WHY WERE MIGS DEVELOPED?
Patients with glaucoma want to avoid vision loss and maintain their independence while having treatments which are convenient, with minimal negative impact on their quality of life. Because glaucoma is largely an asymptomatic disease until advanced, the convenience and side effects of treatment are important considerations. Historically, mild to moderate glaucoma has been treated with topical glaucoma medications. These treatments are effective at lowering IOP and have been shown to slow the progression of glaucoma,1 however more than one medication is often required. These medications frequently cause or exacerbate ocular surface disease, adherence can be a challenge for patients, and medication alone may not always be sufficient to control the disease.
patients receiving a greater number of glaucoma medications for longer periods of time have more severe signs and symptoms of ocular surface disease
Ocular Surface Disease
In a survey of over 2,000 glaucoma patients treated with topical glaucoma medications, 47 per cent needed more than one class of medication and 62 per cent of patients reported side effects such as redness, burning, grittiness, tearing, and dry eye.2 These side effects were more common in patients taking multiple medications.2 Other clinical studies have found that patients receiving a greater number of glaucoma medications for longer periods of time have more severe signs and symptoms of ocular surface disease.3 Topical medications can have a deleterious effect on the ocular surface, not only through the effect of the active ingredient but also due to the presence of preservatives or excipients.

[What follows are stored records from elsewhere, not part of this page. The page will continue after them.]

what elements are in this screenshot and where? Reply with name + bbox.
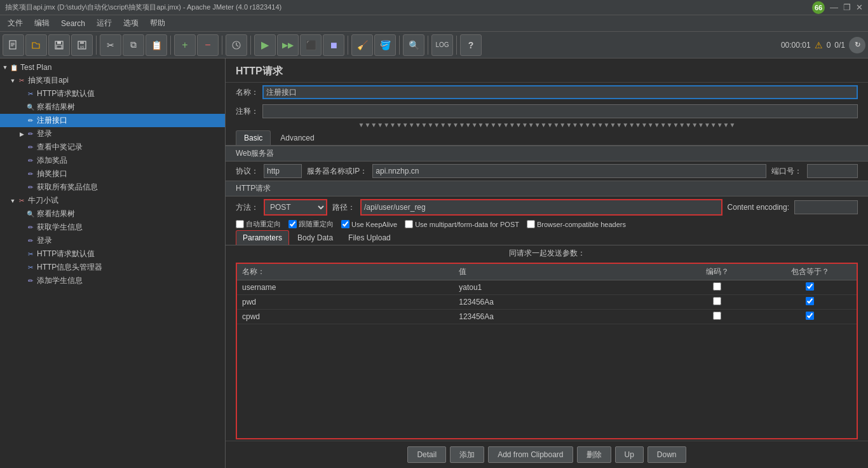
- menu-search[interactable]: Search: [56, 17, 90, 30]
- path-label: 路径：: [332, 202, 355, 213]
- col-value: 值: [454, 264, 670, 280]
- down-button[interactable]: Down: [648, 446, 686, 463]
- toolbar: AS ✂ ⧉ 📋 + − ▶ ▶▶ ⬛ ⏹ 🧹 🪣 🔍 LOG ? 00:00:…: [0, 32, 868, 59]
- cb-auto-redirect-input[interactable]: [236, 220, 244, 228]
- sub-tab-files-upload[interactable]: Files Upload: [341, 230, 398, 245]
- badge: 66: [812, 1, 825, 14]
- tree-item-login[interactable]: ▶ ✏ 登录: [0, 127, 225, 141]
- toggle-lottery-api[interactable]: ▼: [9, 78, 17, 84]
- table-row[interactable]: username yatou1: [237, 280, 857, 295]
- table-row[interactable]: pwd 123456Aa: [237, 295, 857, 310]
- toggle-button[interactable]: [226, 34, 247, 56]
- paste-button[interactable]: 📋: [146, 34, 167, 56]
- comment-input[interactable]: [262, 104, 858, 118]
- toggle-niudan[interactable]: ▼: [9, 198, 17, 204]
- tree-item-add-student[interactable]: ✏ 添加学生信息: [0, 274, 225, 287]
- tree-item-http-header[interactable]: ✂ HTTP信息头管理器: [0, 261, 225, 274]
- cb-follow-redirect-input[interactable]: [288, 220, 297, 228]
- tree-item-lottery-api[interactable]: ▼ ✂ 抽奖项目api: [0, 74, 225, 87]
- cb-keep-alive-input[interactable]: [341, 220, 349, 228]
- param-name-1: pwd: [237, 295, 454, 310]
- open-button[interactable]: [25, 34, 47, 56]
- main-tab-row: Basic Advanced: [226, 129, 868, 146]
- refresh-icon[interactable]: ↻: [849, 37, 865, 53]
- cb-keep-alive[interactable]: Use KeepAlive: [341, 220, 397, 228]
- tree-item-test-plan[interactable]: ▼ 📋 Test Plan: [0, 61, 225, 74]
- tree-item-lottery-api2[interactable]: ✏ 抽奖接口: [0, 167, 225, 181]
- param-name-2: cpwd: [237, 310, 454, 324]
- broom2-button[interactable]: 🪣: [374, 34, 396, 56]
- stop-button[interactable]: ⬛: [300, 34, 322, 56]
- params-table-body: username yatou1 pwd 123456Aa cpw: [237, 280, 857, 324]
- copy-button[interactable]: ⧉: [123, 34, 144, 56]
- expand-button[interactable]: +: [174, 34, 196, 56]
- save-button[interactable]: [48, 34, 70, 56]
- cut-button[interactable]: ✂: [100, 34, 121, 56]
- collapse-arrow[interactable]: ▼▼▼▼▼▼▼▼▼▼▼▼▼▼▼▼▼▼▼▼▼▼▼▼▼▼▼▼▼▼▼▼▼▼▼▼▼▼▼▼…: [226, 121, 868, 129]
- search-button[interactable]: 🔍: [403, 34, 424, 56]
- tree-item-view-results[interactable]: 🔍 察看结果树: [0, 100, 225, 114]
- new-button[interactable]: [3, 34, 24, 56]
- http-req-section-title: HTTP请求: [226, 181, 868, 196]
- icon-add-prize: ✏: [25, 156, 36, 166]
- tree-item-niudan[interactable]: ▼ ✂ 牛刀小试: [0, 194, 225, 207]
- method-select[interactable]: GET POST PUT DELETE HEAD OPTIONS PATCH: [264, 199, 327, 216]
- detail-button[interactable]: Detail: [407, 446, 446, 463]
- tree-item-lottery-records[interactable]: ✏ 查看中奖记录: [0, 141, 225, 154]
- label-http-header: HTTP信息头管理器: [37, 262, 102, 273]
- content-encoding-input[interactable]: [794, 200, 858, 214]
- cb-browser-headers-input[interactable]: [527, 220, 535, 228]
- tree-item-get-prizes[interactable]: ✏ 获取所有奖品信息: [0, 181, 225, 194]
- port-input[interactable]: [807, 164, 858, 178]
- saveas-button[interactable]: AS: [71, 34, 93, 56]
- menu-edit[interactable]: 编辑: [29, 16, 55, 31]
- tree-item-add-prize[interactable]: ✏ 添加奖品: [0, 154, 225, 167]
- add-from-clipboard-button[interactable]: Add from Clipboard: [488, 446, 573, 463]
- collapse-button[interactable]: −: [197, 34, 219, 56]
- start-button[interactable]: ▶: [254, 34, 276, 56]
- cb-follow-redirect[interactable]: 跟随重定向: [288, 219, 334, 229]
- menu-help[interactable]: 帮助: [145, 16, 170, 31]
- ratio-counter: 0/1: [834, 41, 845, 50]
- tree-item-view-results2[interactable]: 🔍 察看结果树: [0, 207, 225, 221]
- protocol-input[interactable]: [264, 164, 302, 178]
- tab-advanced[interactable]: Advanced: [272, 130, 322, 145]
- toggle-login[interactable]: ▶: [18, 131, 25, 137]
- params-table-container: 名称： 值 编码？ 包含等于？ username yatou1: [236, 263, 858, 439]
- add-button[interactable]: 添加: [450, 446, 484, 463]
- tree-item-get-students[interactable]: ✏ 获取学生信息: [0, 221, 225, 234]
- tree-item-register[interactable]: ✏ 注册接口: [0, 114, 225, 127]
- tree-item-login2[interactable]: ✏ 登录: [0, 234, 225, 247]
- path-input[interactable]: [360, 199, 722, 216]
- toggle-test-plan[interactable]: ▼: [1, 64, 9, 71]
- cb-browser-headers[interactable]: Browser-compatible headers: [527, 220, 626, 228]
- tree-item-http-default2[interactable]: ✂ HTTP请求默认值: [0, 247, 225, 261]
- start-no-pause-button[interactable]: ▶▶: [277, 34, 299, 56]
- name-input[interactable]: [262, 85, 858, 99]
- menu-options[interactable]: 选项: [118, 16, 144, 31]
- maximize-button[interactable]: ❐: [843, 3, 851, 12]
- icon-lottery-api: ✂: [17, 76, 27, 86]
- server-input[interactable]: [372, 164, 766, 178]
- log-button[interactable]: LOG: [431, 34, 453, 56]
- cb-multipart-input[interactable]: [405, 220, 413, 228]
- shutdown-button[interactable]: ⏹: [323, 34, 344, 56]
- minimize-button[interactable]: —: [830, 3, 838, 12]
- tab-basic[interactable]: Basic: [236, 130, 271, 145]
- menu-run[interactable]: 运行: [92, 16, 117, 31]
- close-button[interactable]: ✕: [856, 3, 863, 12]
- table-row[interactable]: cpwd 123456Aa: [237, 310, 857, 324]
- sub-tab-parameters[interactable]: Parameters: [236, 230, 289, 245]
- cb-multipart[interactable]: Use multipart/form-data for POST: [405, 220, 519, 228]
- toolbar-separator-8: [456, 36, 457, 55]
- delete-button[interactable]: 删除: [577, 446, 611, 463]
- up-button[interactable]: Up: [615, 446, 644, 463]
- tree-item-http-default[interactable]: ✂ HTTP请求默认值: [0, 87, 225, 100]
- menu-file[interactable]: 文件: [3, 16, 28, 31]
- broom-button[interactable]: 🧹: [351, 34, 373, 56]
- icon-login2: ✏: [25, 236, 36, 246]
- cb-auto-redirect[interactable]: 自动重定向: [236, 219, 281, 229]
- param-value-0: yatou1: [454, 280, 670, 295]
- sub-tab-body-data[interactable]: Body Data: [290, 230, 340, 245]
- help-button[interactable]: ?: [460, 34, 482, 56]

Common preservatives such as benzalkonium chloride (BAK) and polyquaternium-1 (PQ) have been shown to have cytotoxic and proinflammatory effects on the ocular surface, causing squamous metaplasia of the conjunctival epithelium and a reduction in the number of goblet cells.4-6 This is significant, not only for the patient’s comfort, but also because damage to the ocular surface and conjunctiva may compromise the success of future glaucoma filtration surgery. Long-term exposure to glaucoma medication has been found to have a deleterious effect on the conjunctiva and is a risk factor for failure of glaucoma filtration surgery.7-9 These side effects and symptoms are not isolated to preserved medications. In patients taking preservative-free medications, up to one in five report pain or discomfort during instillation, foreign body sensation, stinging or burning, and dry eye sensation.10
Dry Eye and Quality of Life
Co-existing eye conditions, such as dry eye, are common in patients with glaucoma. The use of glaucoma eye drops has been shown to exacerbate the signs and symptoms of dry eye and negatively affect quality of life.11 In an observational cross-sectional study, patients taking glaucoma medications were found to have more signs and symptoms of dry eye syndrome and lower quality of life scores than those not taking glaucoma medications.11 The negative impact on quality of life should not be underestimated. In one study, the effect of dry eyes secondary to glaucoma medications was similar to 10dB of visual field loss.12
Adhering to Medical Treatment
Adhering with daily medication use for a chronic and asymptomatic condition like glaucoma is difficult. Proper adherence requires obtaining the medication, successfully instilling the drop into the eye, using the medication at the appropriate time, and doing so consistently each day.13 Studies show that between 30 per cent and 80 per cent of patients are non-adherent with their glaucoma medications.14,15 In one study, only 24 per cent of patients with newly diagnosed glaucoma persisted with treatment for two years.16 In another study, 50 per cent of patients had stopped taking their medications by six months and only 37 per cent were still filling their prescriptions after three years.17
Patients have difficulty maintaining recommended medication regimens for many reasons, including difficulties with the medication schedule, forgetfulness, difficulty with eye drop administration, cost, and life stress among others.17 Nonadherence with medication may result in periods of uncontrolled intraocular pressure and patients with poor adherence have been found to be more likely to progress,18 have severe glaucomatous damage,19 and become blind from glaucoma.20,21
Limitations of Medical Treatment
The only proven treatment for glaucoma is to lower intraocular pressure.22 In the Ocular Hypertension Treatment Study (OHTS), lowering intraocular pressure by 20 per cent with topical glaucoma medications reduced the risk of developing glaucoma from 9.5 per cent to 4.4 per cent.23 However, this means a significant number of individuals still developed glaucoma despite treatment. Similarly, in the Early Manifest Glaucoma Trial (EMGT), 59 per cent of patients progressed on visual fields over a four year period, despite treatment with glaucoma medications and achieving an average IOP reduction of 25 per cent.24 By comparison, in the Collaborative Initial Glaucoma Treatment Study (CIGTS) IOP reductions of 35 per cent to 48 per cent resulted in no net glaucoma progression25 and in the Advanced Glaucoma Intervention Study (AGIS), patients who consistently had an IOP of < 18mmHg at every visit and a mean IOP of 12.3mmHg had no visual field progression on average.22 It is therefore important not only to lower IOP, but to do so effectively. For patients with advanced glaucoma, this is best performed with trabeculectomy or tube surgery because of their potent ability to lower IOP. In these cases, the risk of adverse events is outweighed by the importance of preventing vision loss. However, for patients with mild to- moderate glaucoma and borderline IOP control despite glaucoma eye drops, MIGS procedures provide effective additional IOP lowering while avoiding some of the short and long-term risks associated with traditional glaucoma surgery.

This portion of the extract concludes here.